# [Supplied data]

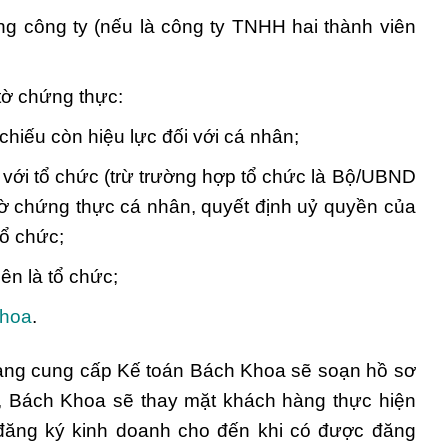
g công ty (nếu là công ty TNHH hai thành viên
tờ chứng thực:
hiếu còn hiệu lực đối với cá nhân;
i tổ chức (trừ trường hợp tổ chức là Bộ/UBND
 tờ chứng thực cá nhân, quyết định uỷ quyền của
tổ chức;
ên là tổ chức;
Khoa
.
hàng cung cấp Kế toán Bách Khoa sẽ soạn hồ sơ
, Bách Khoa sẽ thay mặt khách hàng thực hiện
g đăng ký kinh doanh cho đến khi có được đăng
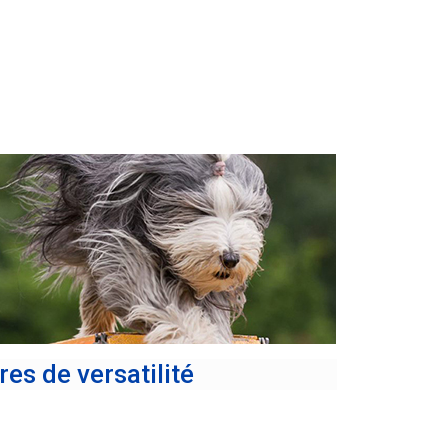
res de versatilité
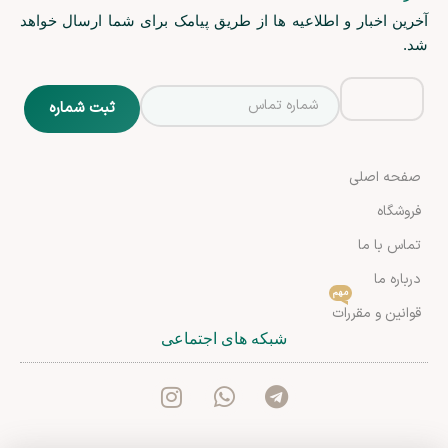
آخرین اخبار و اطلاعیه ها از طریق پیامک برای شما ارسال خواهد
شد.
صفحه اصلی
فروشگاه
تماس با ما
درباره ما
مهم
قوانین و مقررات
شبکه های اجتماعی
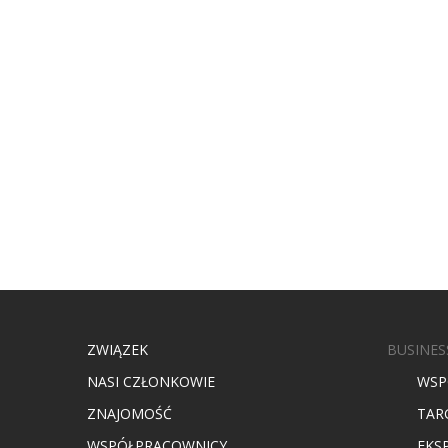
ZWIĄZEK
BUSINES
NASI CZŁONKOWIE
WSP
ZNAJOMOŚĆ
TAR
WSPÓŁPRACOWNICY
EKS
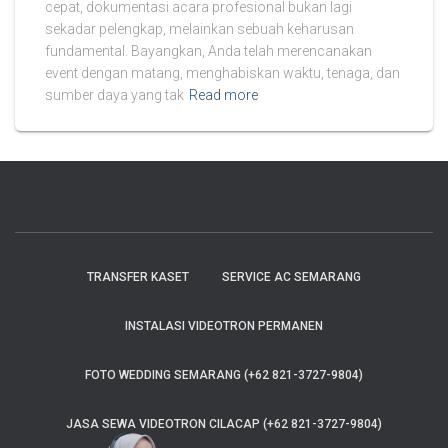
cepat, dokumentasi acara profesional bukan lagi
sekadar pelengkap, melainkan sebuah keharusan
fundamental. Bayangkan, Anda telah merencanakan
event dengan matang, menghabiskan waktu, tenaga, dan
sumber daya yang tak
Read more
TRANSFER KASET
SERVICE AC SEMARANG
INSTALASI VIDEOTRON PERMANEN
FOTO WEDDING SEMARANG (+62 821-3727-9804)
JASA SEWA VIDEOTRON CILACAP (+62 821-3727-9804)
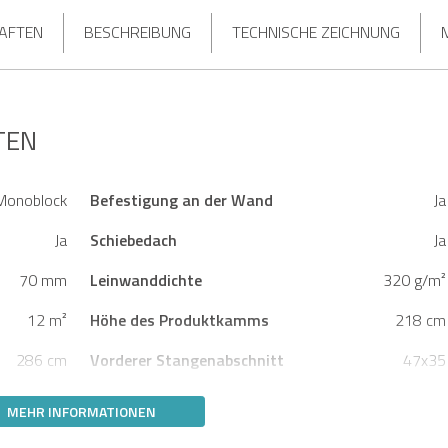
HAFTEN
BESCHREIBUNG
TECHNISCHE ZEICHNUNG
TEN
Monoblock
Befestigung an der Wand
Ja
Ja
Schiebedach
Ja
70 mm
Leinwanddichte
320 g/m²
12 m²
Höhe des Produktkamms
218 cm
286 cm
Vorderer Stangenabschnitt
47x35
MEHR INFORMATIONEN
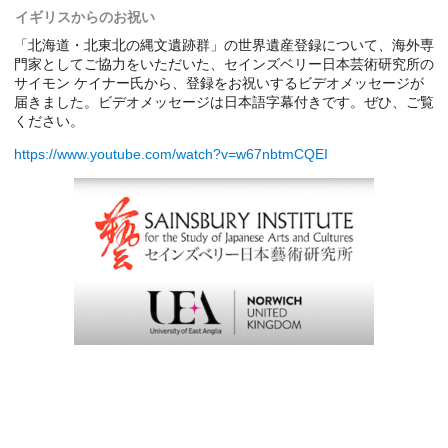
イギリスからのお祝い
「北海道・北東北の縄文遺跡群」の世界遺産登録について、海外専
門家としてご協力をいただいた、セインズベリー日本芸術研究所の
サイモン ケイナー氏から、登録をお祝いするビデオメッセージが
届きました。ビデオメッセージは日本語字幕付きです。ぜひ、ご覧
ください。
https://www.youtube.com/watch?v=w67nbtmCQEI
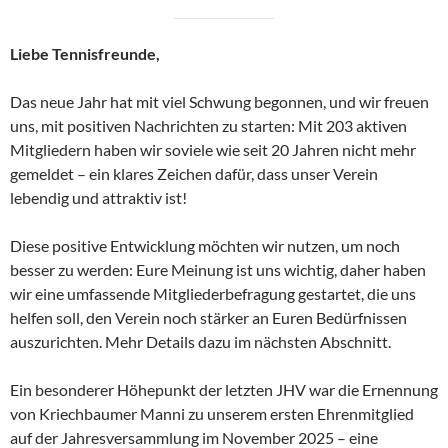
Liebe Tennisfreunde,
Das neue Jahr hat mit viel Schwung begonnen, und wir freuen
uns, mit positiven Nachrichten zu starten: Mit 203 aktiven
Mitgliedern haben wir soviele wie seit 20 Jahren nicht mehr
gemeldet – ein klares Zeichen dafür, dass unser Verein
lebendig und attraktiv ist!
Diese positive Entwicklung möchten wir nutzen, um noch
besser zu werden: Eure Meinung ist uns wichtig, daher haben
wir eine umfassende Mitgliederbefragung gestartet, die uns
helfen soll, den Verein noch stärker an Euren Bedürfnissen
auszurichten. Mehr Details dazu im nächsten Abschnitt.
Ein besonderer Höhepunkt der letzten JHV war die Ernennung
von Kriechbaumer Manni zu unserem ersten Ehrenmitglied
auf der Jahresversammlung im November 2025 – eine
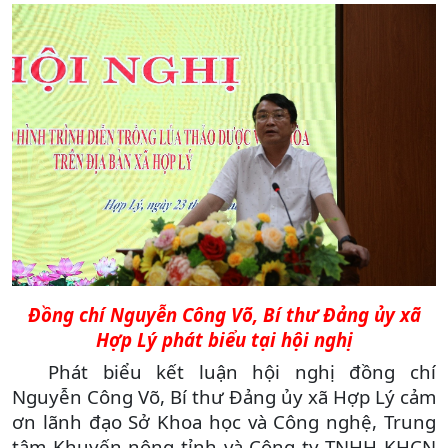
Đồng chí Nguyễn Công Võ, Bí thư Đảng ủy xã
Hợp Lý phát biểu tại hội nghị
Phát biểu kết luận hội nghị đồng chí
Nguyễn Công Võ, Bí thư Đảng ủy xã Hợp Lý cảm
ơn lãnh đạo Sở Khoa học và Công nghệ, Trung
tâm Khuyến nông tỉnh và Công ty TNHH KHCN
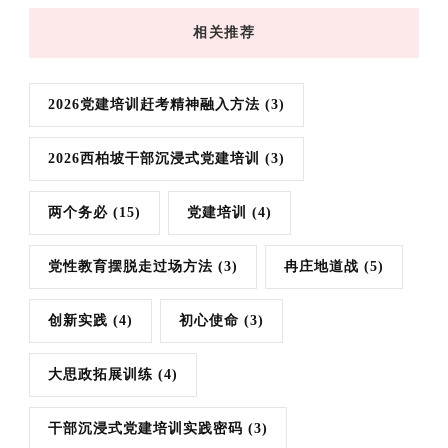
相关推荐
2026党建培训赶考精神融入方法
(3)
2026西柏坡干部沉浸式党建培训
(3)
两个务必
(15)
党建培训
(4)
党性教育摆脱走过场方法
(3)
冉庄地道战
(5)
创新实践
(4)
初心使命
(3)
大思政拓展训练
(4)
干部沉浸式党建培训实践密码
(3)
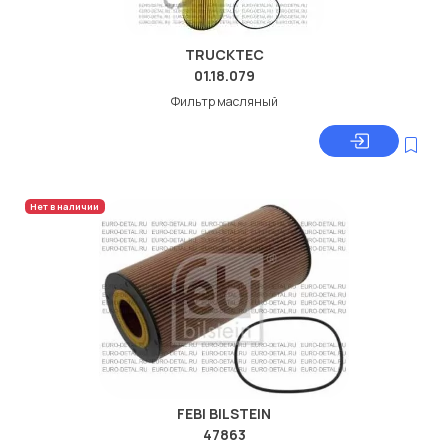
TRUCKTEC
01.18.079
Фильтр масляный
Нет в наличии
FEBI BILSTEIN
47863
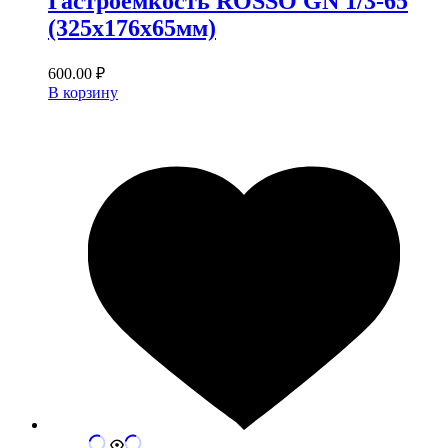
Гастроемкость ROSSO GN 1/3-65
(325х176х65мм)
600.00
₽
В корзину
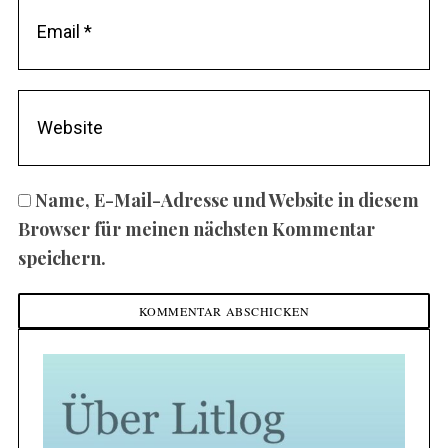
Name, E-Mail-Adresse und Website in diesem
Browser für meinen nächsten Kommentar
speichern.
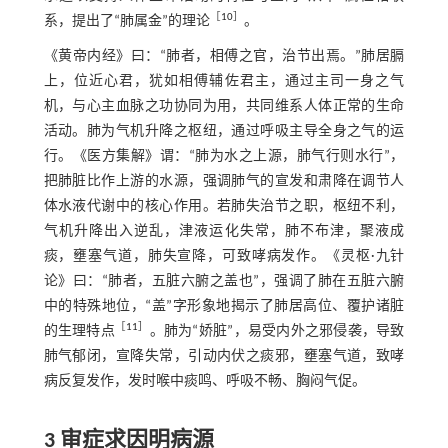
［
10
］
系，提出了“肺属金”的理论
。
《黄帝内经》曰：“肺者，相傅之官，治节出焉。”肺居膈
上，位近心君，犹如相傅辅佐君主，通过主司一身之气
机，与心主血脉之功协同为用，共同维系人体正常的生命
活动。肺为气机升降之枢纽，通过呼吸主导全身之气的运
行。《医方集解》谓：“肺为水之上源，肺气行则水行”，
把肺脏比作上游的水源，强调肺气的宣发和肃降在调节人
体水液代谢中的核心作用。若肺失治节之职，枢纽不利，
气机升降出入逆乱，津液运化失常，肺不布津，聚液成
痰，壅塞气道，肺失宣降，可致哮病发作。《灵枢·九针
论》曰：“肺者，五脏六腑之盖也”，强调了肺在五脏六腑
中的特殊地位，“盖”字形象地揭示了肺居高位、覆护诸脏
［
11
］
的生理特点
。肺为“娇脏”，易受内外之邪侵袭，导致
肺气郁闭，宣降失常，引动内伏之痰邪，壅塞气道，致哮
病反复发作，发时喉中痰鸣、呼吸不畅、胸闷气促。
3 审症求因明病源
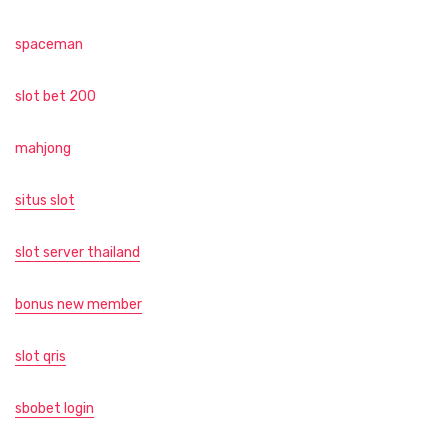
spaceman
slot bet 200
mahjong
situs slot
slot server thailand
bonus new member
slot qris
sbobet login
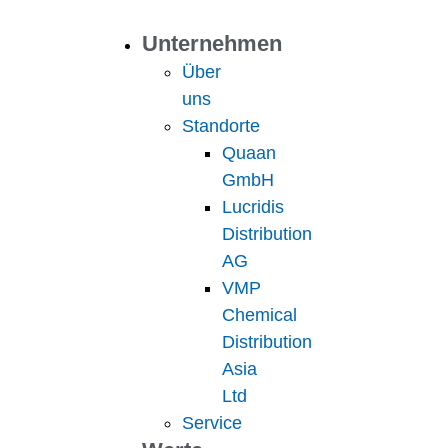
Unternehmen
Über
uns
Standorte
Quaan
GmbH
Lucridis
Distribution
AG
VMP
Chemical
Distribution
Asia
Ltd
Service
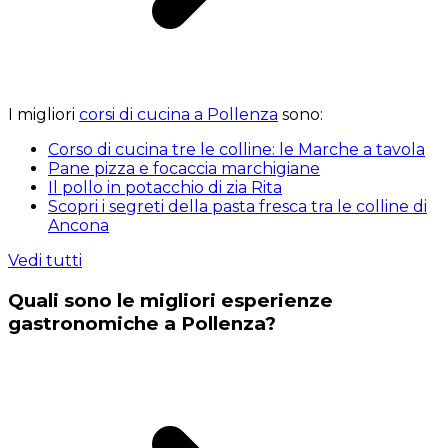
I migliori
corsi di cucina a Pollenza
sono:
Corso di cucina tre le colline: le Marche a tavola
Pane pizza e focaccia marchigiane
Il pollo in potacchio di zia Rita
Scopri i segreti della pasta fresca tra le colline di
Ancona
Vedi tutti
Quali sono le migliori esperienze
gastronomiche a Pollenza?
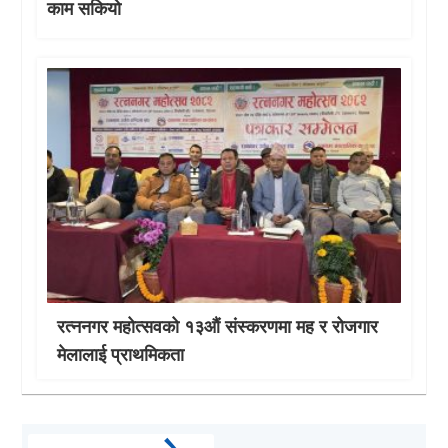
काम सकियो
रत्ननगर महोत्सवको १३औं संस्करणमा मह र रोजगार
मेलालाई प्राथमिकता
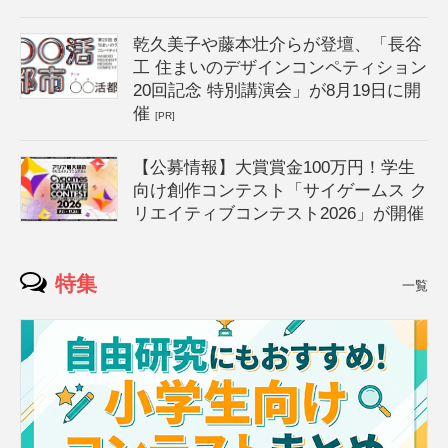
乾久美子や藤本壮介らが登壇、「長谷
工 住まいのデザインコンペティション
20回記念 特別講演会」が8月19日に開
催
[PR]
【公募情報】大賞賞金100万円！学生
向け創作コンテスト「サイゲームス ク
リエイティブコンテスト2026」が開催
特集
一覧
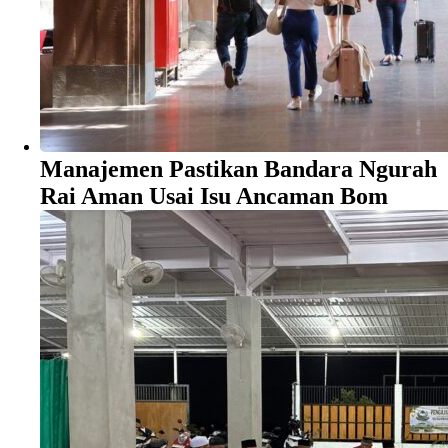
Manajemen Pastikan Bandara Ngurah
Rai Aman Usai Isu Ancaman Bom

# [Task item]
Give back the lines word for word, from the very first in the material above to the one that has "Diese positive Entwicklung", both included, without the pictures.

# [Output]
g công ty (nếu là công ty TNHH hai thành viên
tờ chứng thực:
hiếu còn hiệu lực đối với cá nhân;
i tổ chức (trừ trường hợp tổ chức là Bộ/UBND
 tờ chứng thực cá nhân, quyết định uỷ quyền của
tổ chức;
ên là tổ chức;
Khoa
.
hàng cung cấp Kế toán Bách Khoa sẽ soạn hồ sơ
, Bách Khoa sẽ thay mặt khách hàng thực hiện
g đăng ký kinh doanh cho đến khi có được đăng
res de versatilité
آخرین اخبار و اطلاعیه ها از طریق پیامک برای شما ارسال خواهد
شد.
صفحه اصلی
فروشگاه
تماس با ما
درباره ما
مهم
قوانین و مقررات
شبکه های اجتماعی
ZWIĄZEK
BUSINES
NASI CZŁONKOWIE
WSP
ZNAJOMOŚĆ
TAR
WSPÓŁPRACOWNICY
EKS
cepat, dokumentasi acara profesional bukan lagi
sekadar pelengkap, melainkan sebuah keharusan
fundamental. Bayangkan, Anda telah merencanakan
event dengan matang, menghabiskan waktu, tenaga, dan
sumber daya yang tak
Read more
TRANSFER KASET
SERVICE AC SEMARANG
INSTALASI VIDEOTRON PERMANEN
FOTO WEDDING SEMARANG (+62 821-3727-9804)
JASA SEWA VIDEOTRON CILACAP (+62 821-3727-9804)
HAFTEN
BESCHREIBUNG
TECHNISCHE ZEICHNUNG
TEN
Monoblock
Befestigung an der Wand
Ja
Ja
Schiebedach
Ja
70 mm
Leinwanddichte
320 g/m²
12 m²
Höhe des Produktkamms
218 cm
286 cm
Vorderer Stangenabschnitt
47x35
MEHR INFORMATIONEN
イギリスからのお祝い
「北海道・北東北の縄文遺跡群」の世界遺産登録について、海外専
門家としてご協力をいただいた、セインズベリー日本芸術研究所の
サイモン ケイナー氏から、登録をお祝いするビデオメッセージが
届きました。ビデオメッセージは日本語字幕付きです。ぜひ、ご覧
ください。
https://www.youtube.com/watch?v=w67nbtmCQEI
Liebe Tennisfreunde,
Das neue Jahr hat mit viel Schwung begonnen, und wir freuen
uns, mit positiven Nachrichten zu starten: Mit 203 aktiven
Mitgliedern haben wir soviele wie seit 20 Jahren nicht mehr
gemeldet – ein klares Zeichen dafür, dass unser Verein
lebendig und attraktiv ist!
Diese positive Entwicklung möchten wir nutzen, um noch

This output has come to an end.